# Aim of the task:
When you retype the records that follow, keep each word as it is and drop any pictures.

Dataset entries
<<<<

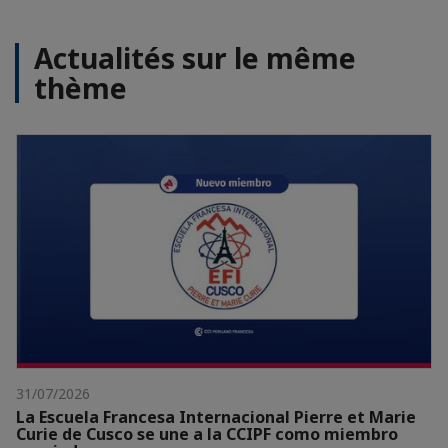
Actualités sur le même
thème
31/07/2026
La Escuela Francesa Internacional Pierre et Marie
Curie de Cusco se une a la CCIPF como miembro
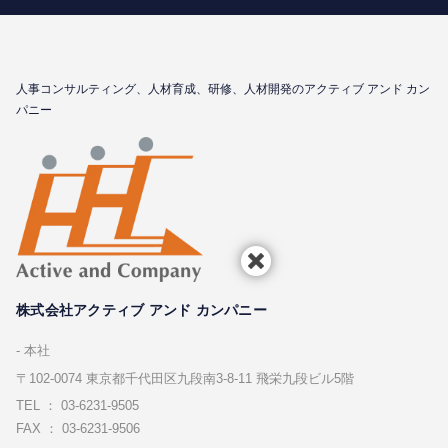
⼈事コンサルティング、⼈材育成、研修、⼈材開発のアクティブ アンド カン
パニー
株式会社アクティブ アンド カンパニー
本社
〒102-0074 東京都千代⽥区九段南3-8-11 飛栄九段ビル5階
TEL ： 03-6231-9505
FAX ： 03-6231-9506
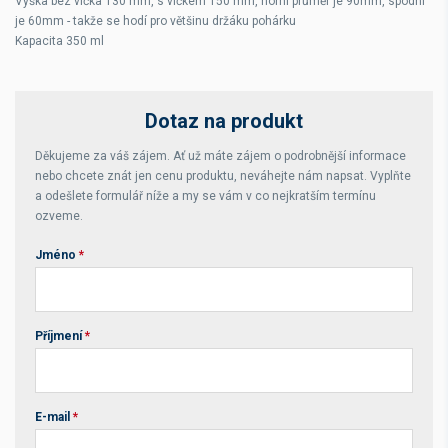
Výška bez víčka 130 mm, s víčkem 150 mm, horní průměr je 90mm, spodní
je 60mm - takže se hodí pro většinu držáku pohárku
Kapacita 350 ml
Dotaz na produkt
Děkujeme za váš zájem. Ať už máte zájem o podrobnější informace
nebo chcete znát jen cenu produktu, neváhejte nám napsat. Vyplňte
a odešlete formulář níže a my se vám v co nejkratším termínu
ozveme.
Jméno
*
Příjmení
*
E-mail
*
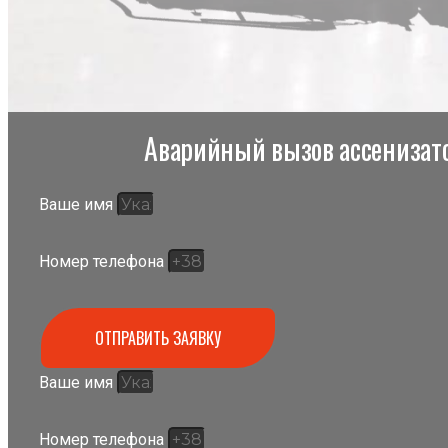
Аварийный вызов ассенизато
Ваше имя
Номер телефона
ОТПРАВИТЬ ЗАЯВКУ
Ваше имя
Номер телефона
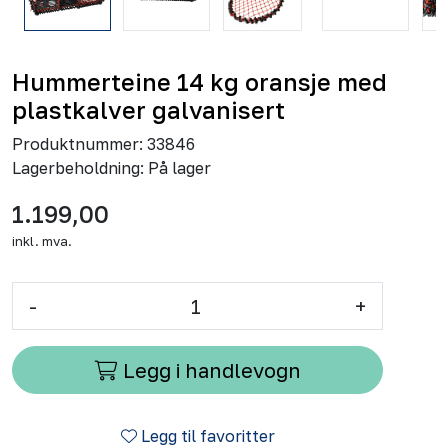
Hummerteine 14 kg oransje med
plastkalver galvanisert
Produktnummer:
33846
Lagerbeholdning:
På lager
1.199,00
inkl. mva.
-
+
Legg i handlevogn
Legg til favoritter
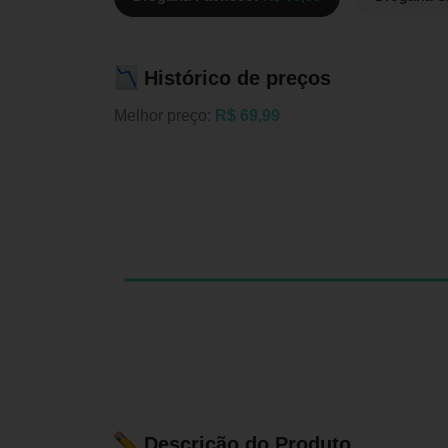
Histórico de preços
Melhor preço:
R$ 69,99
Descrição do Produto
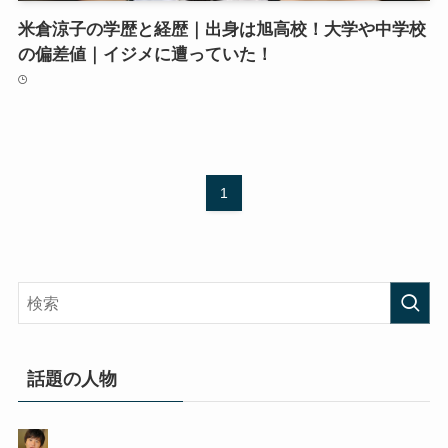
米倉涼子の学歴と経歴｜出身は旭高校！大学や中学校
の偏差値｜イジメに遭っていた！
1
話題の人物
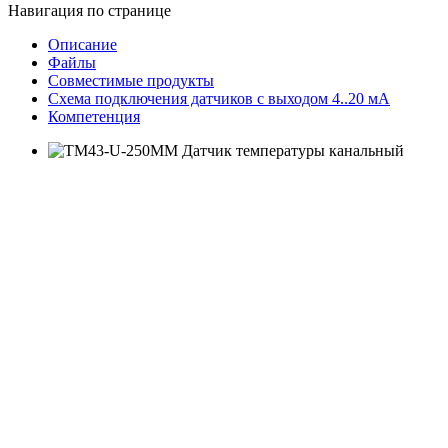
Навигация по странице
Описание
Файлы
Совместимые продукты
Схема подключения датчиков с выходом 4..20 мА
Компетенция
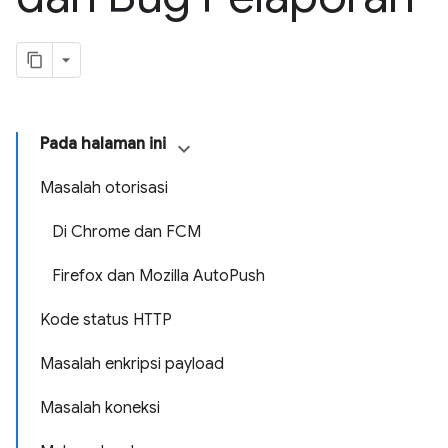
Pada halaman ini
Masalah otorisasi
Di Chrome dan FCM
Firefox dan Mozilla AutoPush
Kode status HTTP
Masalah enkripsi payload
Masalah koneksi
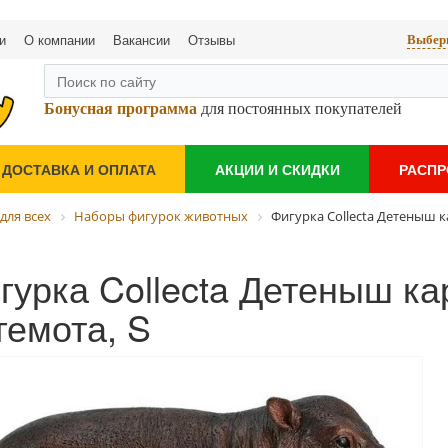
и
О компании
Вакансии
Отзывы
Выбери
Бонусная программа
для постоянных покупателей
ДОСТАВКА И ОПЛАТА
АКЦИИ И СКИДКИ
РАСП
для всех
Наборы фигурок животных
Фигурка Collecta Детеныш к
гурка Collecta Детеныш ка
гемота, S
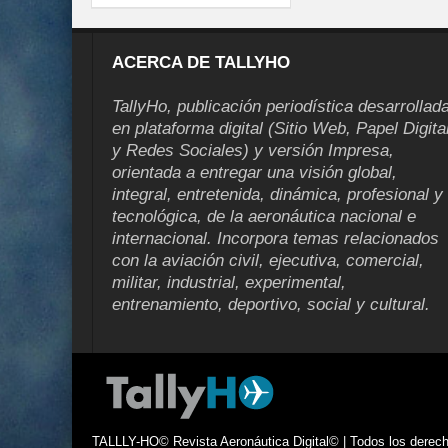
ACERCA DE TALLYHO
TallyHo, publicación periodística desarrollad
en plataforma digital (Sitio Web, Papel Digita
y Redes Sociales) y versión Impresa,
orientada a entregar una visión global,
integral, entretenida, dinámica, profesional y
tecnológica, de la aeronáutica nacional e
internacional. Incorpora temas relacionados
con la aviación civil, ejecutiva, comercial,
militar, industrial, experimental,
entrenamiento, deportivo, social y cultural.
TALLLY-HO© Revista Aeronáutica Digital© | Todos los derecho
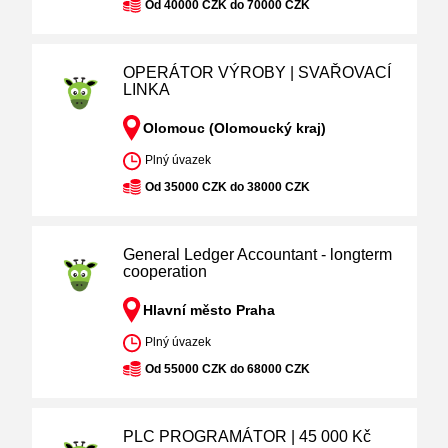
Od 40000 CZK do 70000 CZK
OPERÁTOR VÝROBY | SVAŘOVACÍ
LINKA
Olomouc (Olomoucký kraj)
Plný úvazek
Od 35000 CZK do 38000 CZK
General Ledger Accountant - longterm
cooperation
Hlavní město Praha
Plný úvazek
Od 55000 CZK do 68000 CZK
PLC PROGRAMÁTOR | 45 000 Kč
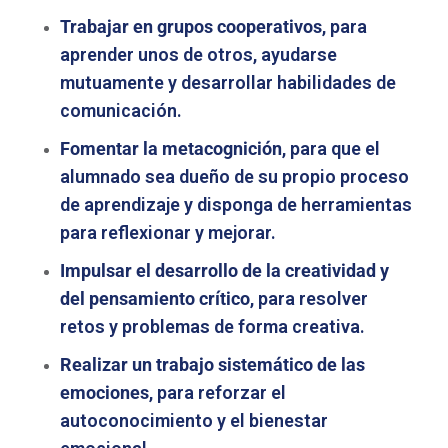
Trabajar en grupos cooperativos
, para
aprender unos de otros, ayudarse
mutuamente y desarrollar habilidades de
comunicación.
Fomentar la metacognición
, para que el
alumnado sea dueño de su propio proceso
de aprendizaje y disponga de herramientas
para reflexionar y mejorar.
Impulsar el desarrollo de la creatividad y
del pensamiento crítico
, para resolver
retos y problemas de forma creativa.
Realizar un trabajo sistemático de las
emociones
, para reforzar el
autoconocimiento y el bienestar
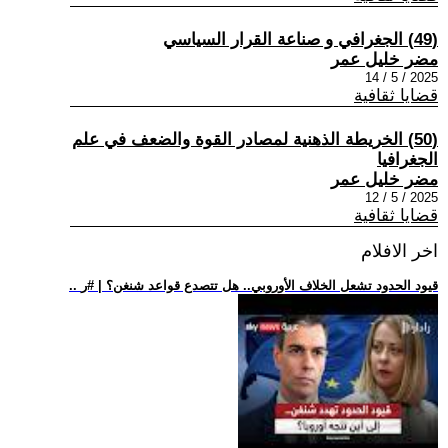
(49) الجغرافي و صناعة القرار السياسي
مضر خليل عمر
2025 / 5 / 14
قضايا ثقافية
(50) الخريطة الذهنية لمصادر القوة والضعف في علم
الجغرافيا
مضر خليل عمر
2025 / 5 / 12
قضايا ثقافية
اخر الافلام
.. قيود الحدود تشعل الخلاف الأوروبي.. هل تتصدع قواعد شنغن؟ | #ر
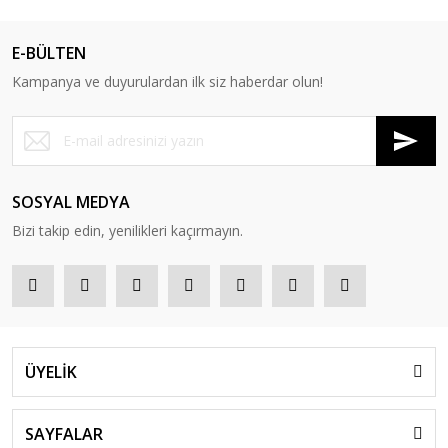
E-BÜLTEN
Kampanya ve duyurulardan ilk siz haberdar olun!
SOSYAL MEDYA
Bizi takip edin, yenilikleri kaçırmayın.
ÜYELİK
SAYFALAR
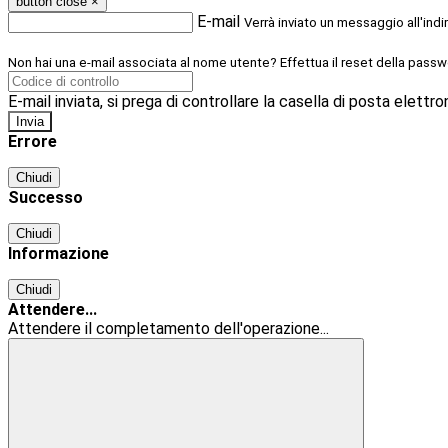
button close
×
E-mail
Verrà inviato un messaggio all'indi
Non hai una e-mail associata al nome utente? Effettua il reset della passw
E-mail inviata, si prega di controllare la casella di posta elettro
Errore
Chiudi
Successo
Chiudi
Informazione
Chiudi
Attendere...
Attendere il completamento dell'operazione...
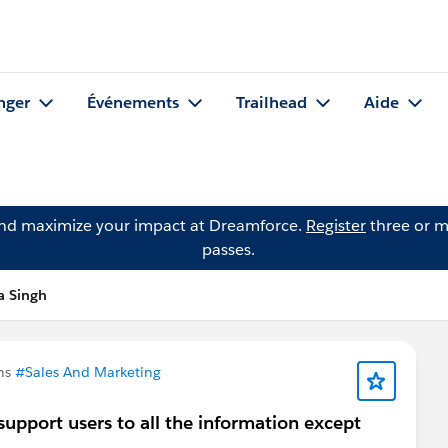
nger
Événements
Trailhead
Aide
and maximize your impact at Dreamforce.
Register
three or m
passes.
a Singh
ns
#Sales And Marketing
upport users to all the information except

>>>>

# Response to this exercise:
Actualités sur le même
thème
31/07/2026
La Escuela Francesa Internacional Pierre et Marie
Curie de Cusco se une a la CCIPF como miembro
⼈事コンサルティング、⼈材育成、研修、⼈材開発のアクティブ アンド カン
パニー
株式会社アクティブ アンド カンパニー
本社
〒102-0074 東京都千代⽥区九段南3-8-11 飛栄九段ビル5階
TEL ： 03-6231-9505
FAX ： 03-6231-9506
Výška bez víčka 130 mm, s víčkem 150 mm, horní průměr je 90mm, spodní
je 60mm - takže se hodí pro většinu držáku pohárku
Kapacita 350 ml
Dotaz na produkt
Děkujeme za váš zájem. Ať už máte zájem o podrobnější informace
nebo chcete znát jen cenu produktu, neváhejte nám napsat. Vyplňte
a odešlete formulář níže a my se vám v co nejkratším termínu
ozveme.
Jméno
*
Příjmení
*
E-mail
*
Аварийный вызов ассенизато
Ваше имя
Номер телефона
ОТПРАВИТЬ ЗАЯВКУ
Ваше имя
Номер телефона
Hummerteine 14 kg oransje med
plastkalver galvanisert
Produktnummer:
33846
Lagerbeholdning:
På lager
1.199,00
inkl. mva.
-
+
Legg i handlevogn
Legg til favoritter
Histórico de preços
Melhor preço:
R$ 69,99
Descrição do Produto
米倉涼子の学歴と経歴｜出身は旭高校！大学や中学校
の偏差値｜イジメに遭っていた！
1
話題の人物
Навигация по странице
Описание
Файлы
Совместимые продукты
Схема подключения датчиков с выходом 4..20 мА
Компетенция
Pada halaman ini
Masalah otorisasi
Di Chrome dan FCM
Firefox dan Mozilla AutoPush
Kode status HTTP
Masalah enkripsi payload
Masalah koneksi
и
О компании
Вакансии
Отзывы
Выбери
Бонусная программа
для постоянных покупателей
ДОСТАВКА И ОПЛАТА
АКЦИИ И СКИДКИ
РАСП
для всех
Наборы фигурок животных
Фигурка Collecta Детеныш к
гурка Collecta Детеныш ка
гемота, S
ACERCA DE TALLYHO
TallyHo, publicación periodística desarrollad
en plataforma digital (Sitio Web, Papel Digita
y Redes Sociales) y versión Impresa,
orientada a entregar una visión global,
integral, entretenida, dinámica, profesional y
tecnológica, de la aeronáutica nacional e
internacional. Incorpora temas relacionados
con la aviación civil, ejecutiva, comercial,
militar, industrial, experimental,
entrenamiento, deportivo, social y cultural.
TALLLY-HO© Revista Aeronáutica Digital© | Todos los derecho
Od 40000 CZK do 70000 CZK
OPERÁTOR VÝROBY | SVAŘOVACÍ
LINKA
Olomouc (Olomoucký kraj)
Plný úvazek
Od 35000 CZK do 38000 CZK
General Ledger Accountant - longterm
cooperation
Hlavní město Praha
Plný úvazek
Od 55000 CZK do 68000 CZK
PLC PROGRAMÁTOR | 45 000 Kč
Trabajar en grupos cooperativos
, para
aprender unos de otros, ayudarse
mutuamente y desarrollar habilidades de
comunicación.
Fomentar la metacognición
, para que el
alumnado sea dueño de su propio proceso
de aprendizaje y disponga de herramientas
para reflexionar y mejorar.
Impulsar el desarrollo de la creatividad y
del pensamiento crítico
, para resolver
retos y problemas de forma creativa.
Realizar un trabajo sistemático de las
emociones
, para reforzar el
autoconocimiento y el bienestar
(49) الجغرافي و صناعة القرار السياسي
مضر خليل عمر
2025 / 5 / 14
قضايا ثقافية
(50) الخريطة الذهنية لمصادر القوة والضعف في علم
الجغرافيا
مضر خليل عمر
2025 / 5 / 12
قضايا ثقافية
اخر الافلام
.. قيود الحدود تشعل الخلاف الأوروبي.. هل تتصدع قواعد شنغن؟ | #ر
E-BÜLTEN
Kampanya ve duyurulardan ilk siz haberdar olun!
SOSYAL MEDYA
Bizi takip edin, yenilikleri kaçırmayın.
ÜYELİK
SAYFALAR
button close
×
E-mail
Verrà inviato un messaggio all'indi
Non hai una e-mail associata al nome utente? Effettua il reset della passw
E-mail inviata, si prega di controllare la casella di posta elettro
Errore
Chiudi
Successo
Chiudi
Informazione
Chiudi
Attendere...
Attendere il completamento dell'operazione...
nger
Événements
Trailhead
Aide
and maximize your impact at Dreamforce.
Register
three or m
passes.
a Singh
ns
#Sales And Marketing
upport users to all the information except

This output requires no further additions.